Saved entries:
_ _ _

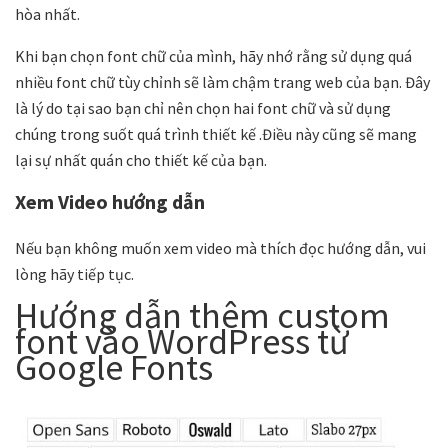
hòa nhất.
Khi bạn chọn font chữ của mình, hãy nhớ rằng sử dụng quá
nhiều font chữ tùy chỉnh sẽ làm chậm trang web của bạn. Đây
là lý do tại sao bạn chỉ nên chọn hai font chữ và sử dụng
chúng trong suốt quá trình thiết kế .Điều này cũng sẽ mang
lại sự nhất quán cho thiết kế của bạn.
Xem Video hướng dẫn
Nếu bạn không muốn xem video mà thích đọc hướng dẫn, vui
lòng hãy tiếp tục.
Hướng dẫn thêm custom
font vào WordPress từ
Google Fonts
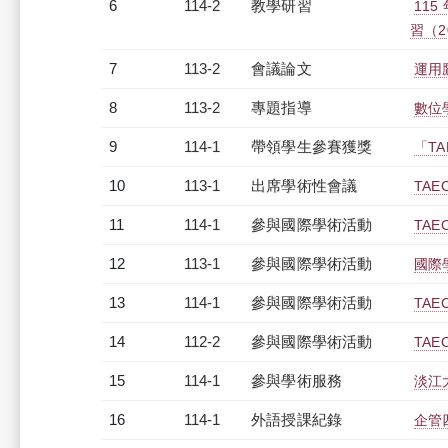
6
114-2
教學研習
11
習（20
7
113-2
會議論文
運用
8
113-2
專題指導
數位
9
114-1
帶領學生參賽獲獎
「T
10
113-1
出席學術性會議
TAE
11
114-1
參與國際學術活動
TAE
12
113-1
參與國際學術活動
國際
13
114-1
參與國際學術活動
TAE
14
112-2
參與國際學術活動
TAE
15
114-1
參與學術服務
淡江
16
114-1
外語授課紀錄
企管四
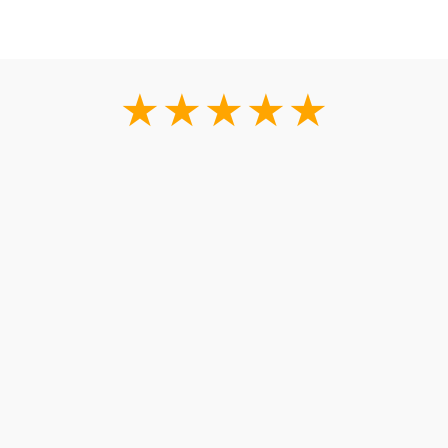
★★★★★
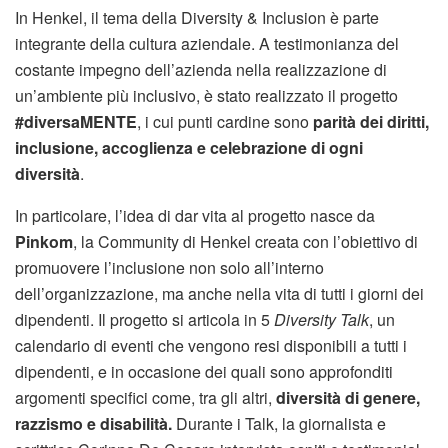
In Henkel, il tema della Diversity & Inclusion è parte
integrante della cultura aziendale. A testimonianza del
costante impegno dell’azienda nella realizzazione di
un’ambiente più inclusivo, è stato realizzato il progetto
#diversaMENTE
, i cui punti cardine sono
parità dei diritti,
inclusione, accoglienza e celebrazione di ogni
diversità
.
In particolare, l’idea di dar vita al progetto nasce da
Pinkom
, la Community di Henkel creata con l’obiettivo di
promuovere l’inclusione non solo all’interno
dell’organizzazione, ma anche nella vita di tutti i giorni dei
dipendenti. Il progetto si articola in 5
Diversity Talk
, un
calendario di eventi che vengono resi disponibili a tutti i
dipendenti, e in occasione dei quali sono approfonditi
argomenti specifici come, tra gli altri,
diversità di genere,
razzismo e disabilità.
Durante i Talk, la giornalista e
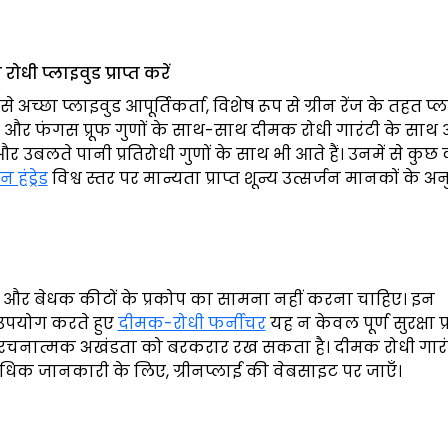
धी प्लाइवुड प्राप्त करें
च्छा प्लाइवुड आपूर्तिकर्ता, विशेष रूप से ग्रीन रेंज के तहत प्ल
 और फंगस प्रूफ गुणों के साथ-साथ दीमक रोधी गारंटी के साथ 
 उबलते पानी प्रतिरोधी गुणों के साथ भी आते हैं। उनमें से कुछ
हंड्रेड
विश्व स्तर पर मान्यता प्राप्त शून्य उत्सर्जन मानकों के अन
और बेधक कीटों के प्रकोप का सामना नहीं करना चाहिए। इन
उपयोग करते हुए
दीमक-रोधी फर्नीचर
यह न केवल पूर्ण सुरक्षा प
रचनात्मक अखंडता को बरकरार रख सकता है। दीमक रोधी गार
ें अधिक जानकारी के लिए, ग्रीनप्लाई की वेबसाइट पर जाएँ।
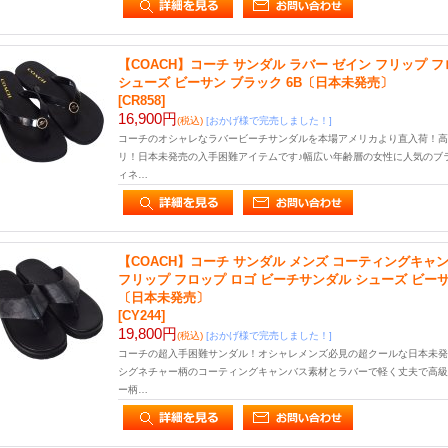
【COACH】コーチ サンダル ラバー ゼイン フリップ 
シューズ ビーサン ブラック 6B〔日本未発売〕
[CR858]
16,900円
(税込)
[おかげ様で完売しました！]
コーチのオシャレなラバービーチサンダルを本場アメリカより直入荷！高
リ！日本未発売の入手困難アイテムです♪幅広い年齢層の女性に人気のブ
ィネ…
【COACH】コーチ サンダル メンズ コーティングキャ
フリップ フロップ ロゴ ビーチサンダル シューズ ビーサ
〔日本未発売〕
[CY244]
19,800円
(税込)
[おかげ様で完売しました！]
コーチの超入手困難サンダル！オシャレメンズ必見の超クールな日本未発
シグネチャー柄のコーティングキャンバス素材とラバーで軽く丈夫で高級
ー柄…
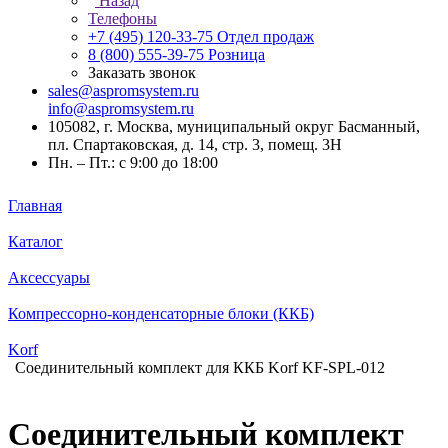
Назад
Телефоны
+7 (495) 120-33-75
Отдел продаж
8 (800) 555-39-75
Розница
Заказать звонок
sales@aspromsystem.ru
info@aspromsystem.ru
105082, г. Москва, муниципальный округ Басманный,
пл. Спартаковская, д. 14, стр. 3, помещ. 3Н
Пн. – Пт.: с 9:00 до 18:00
Главная
Каталог
Аксессуары
Компрессорно-конденсаторные блоки (ККБ)
Korf
Соединительный комплект для ККБ Korf KF-SPL-012
Соединительный комплект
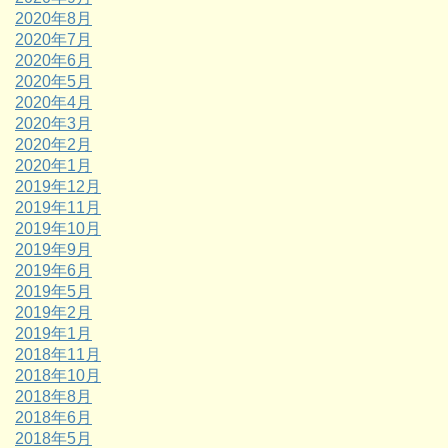
2020年8月
2020年7月
2020年6月
2020年5月
2020年4月
2020年3月
2020年2月
2020年1月
2019年12月
2019年11月
2019年10月
2019年9月
2019年6月
2019年5月
2019年2月
2019年1月
2018年11月
2018年10月
2018年8月
2018年6月
2018年5月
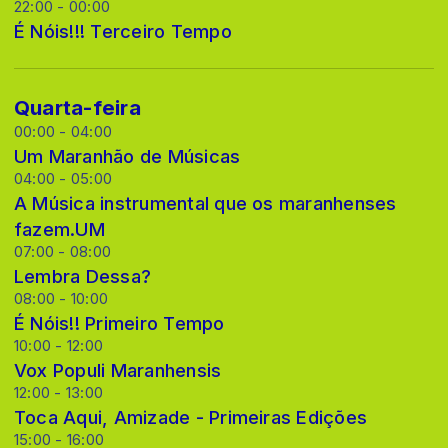
22:00 - 00:00
É Nóis!!! Terceiro Tempo
Quarta-feira
00:00 - 04:00
Um Maranhão de Músicas
04:00 - 05:00
A Música instrumental que os maranhenses
fazem.UM
07:00 - 08:00
Lembra Dessa?
08:00 - 10:00
É Nóis!! Primeiro Tempo
10:00 - 12:00
Vox Populi Maranhensis
12:00 - 13:00
Toca Aqui, Amizade - Primeiras Edições
15:00 - 16:00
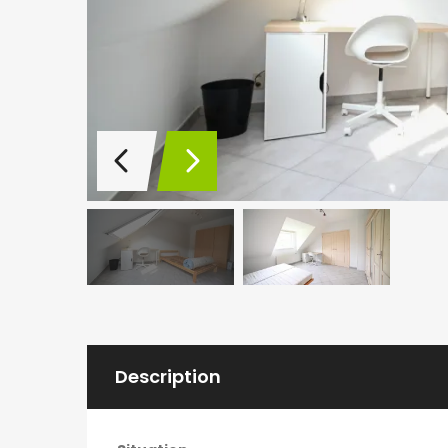
Description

_ _ _

▸ Task to carry out
Every line of the records that includes the word "dụng" should be gathered.

▸ Response to this task
Khi bạn chọn font chữ của mình, hãy nhớ rằng sử dụng quá
là lý do tại sao bạn chỉ nên chọn hai font chữ và sử dụng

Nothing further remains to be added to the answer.